▸ ASSIGNED TASK:
Say how many lines in the data hold "digestive". Nothing else belongs in the answer.

▸ DATA LISTING:
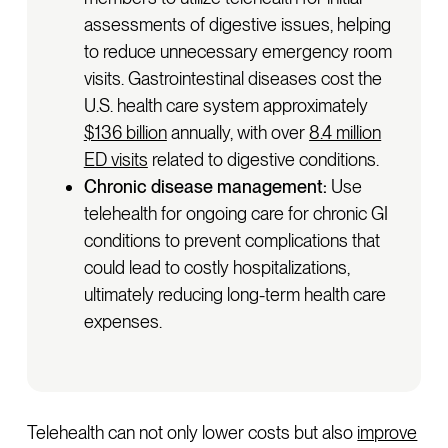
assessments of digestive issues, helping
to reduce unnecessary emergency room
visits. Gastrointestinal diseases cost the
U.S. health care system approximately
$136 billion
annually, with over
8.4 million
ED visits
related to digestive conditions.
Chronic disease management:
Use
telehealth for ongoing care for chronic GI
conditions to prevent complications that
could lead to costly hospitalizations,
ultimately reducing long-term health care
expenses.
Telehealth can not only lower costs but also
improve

* * *

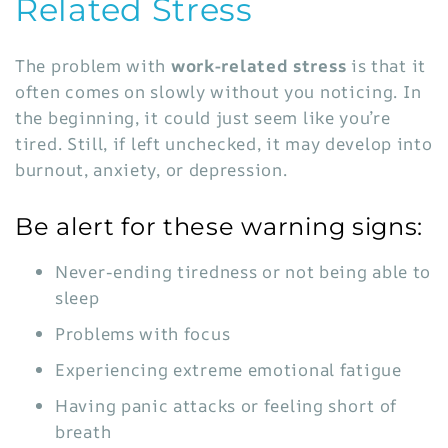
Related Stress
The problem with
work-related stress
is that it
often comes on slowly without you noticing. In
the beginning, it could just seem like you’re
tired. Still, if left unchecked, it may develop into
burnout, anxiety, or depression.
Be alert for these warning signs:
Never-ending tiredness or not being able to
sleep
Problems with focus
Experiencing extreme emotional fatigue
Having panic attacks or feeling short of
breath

▸ ANSWER:
2